Fast‐forwarding to today, the authors of this paper, instead of enabling and influencing MIDD at a single company, now have a vehicle to progressively influence many companies. We recognize that the mechanics of MIDD have not so much changed, nor has the need for collaboration and a common language. Perhaps we have learned a bit more about the intangibles that give MIDD implementation more or less traction. We hope that by continuing to “live” the collaboration, we will exemplify and augment our collective quantitative voice within organizations and teams. We cannot stress enough the importance of stakeholder management when it comes to senior leaders. Having their support to sponsor and foster cross‐discipline collaborations becomes more straightforward when the win‐wins are clear.

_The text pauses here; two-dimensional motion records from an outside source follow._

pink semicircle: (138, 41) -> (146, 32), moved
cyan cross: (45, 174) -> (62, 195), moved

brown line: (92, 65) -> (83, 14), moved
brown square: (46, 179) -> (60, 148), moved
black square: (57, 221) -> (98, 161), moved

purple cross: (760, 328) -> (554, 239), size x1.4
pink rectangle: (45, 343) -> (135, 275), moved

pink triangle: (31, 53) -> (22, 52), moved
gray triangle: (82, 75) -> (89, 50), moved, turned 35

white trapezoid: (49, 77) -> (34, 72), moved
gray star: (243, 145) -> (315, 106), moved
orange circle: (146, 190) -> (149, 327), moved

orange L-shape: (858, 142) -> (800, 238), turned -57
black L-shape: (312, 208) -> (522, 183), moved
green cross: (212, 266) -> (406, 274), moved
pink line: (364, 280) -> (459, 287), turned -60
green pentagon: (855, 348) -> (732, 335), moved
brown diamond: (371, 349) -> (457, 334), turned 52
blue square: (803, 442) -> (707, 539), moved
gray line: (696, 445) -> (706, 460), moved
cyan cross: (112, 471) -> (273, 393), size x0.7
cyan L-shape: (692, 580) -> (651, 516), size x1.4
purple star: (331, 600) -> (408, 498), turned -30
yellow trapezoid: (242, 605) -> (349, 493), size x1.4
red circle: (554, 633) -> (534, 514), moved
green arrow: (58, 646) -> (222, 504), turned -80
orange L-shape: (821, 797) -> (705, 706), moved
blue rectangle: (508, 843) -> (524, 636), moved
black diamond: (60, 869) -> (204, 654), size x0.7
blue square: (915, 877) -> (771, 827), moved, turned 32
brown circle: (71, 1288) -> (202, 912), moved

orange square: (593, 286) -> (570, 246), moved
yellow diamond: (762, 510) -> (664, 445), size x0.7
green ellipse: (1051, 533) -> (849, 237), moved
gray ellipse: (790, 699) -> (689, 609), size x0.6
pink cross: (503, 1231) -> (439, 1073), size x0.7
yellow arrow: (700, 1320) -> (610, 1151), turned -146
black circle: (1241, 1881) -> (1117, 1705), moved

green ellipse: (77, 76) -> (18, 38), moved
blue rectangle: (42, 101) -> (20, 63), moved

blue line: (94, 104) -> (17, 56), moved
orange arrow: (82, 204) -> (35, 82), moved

Statisticians and pharmacometricians are obliged, now more than ever, to raise the bar on MIDD practice levels. The current pandemic presents many challenges for the pharmaceutical industry, and will continue to do so into the future. We know that “normal” clinical trial conduct will be compromised for the foreseeable future. It would be reasonable to expect that the supply of direct empirical evidence from a clinical setting will decrease, necessitating an increase the information yield from already studied and yet to be studied patients. All the elements exist to make MIDD the standard fare in a more rational drug development context. Regulators are playing their part by creating a pull, through pilot programs, 5 , 6 helping these methods gain momentum across companies. Statisticians, pharmacometricians, and clinical pharmacologists must also play their part by first recognizing the need to collaborate in a more meaningful manner, and then making it happen. This would not only be good for companies, regulators, and payors; perhaps most of all this would be good for our experimental units, yes, the patients.

Funding

No funding was received for this work.

Conflicts of Interest

The authors declared no conflicts of interest for this work.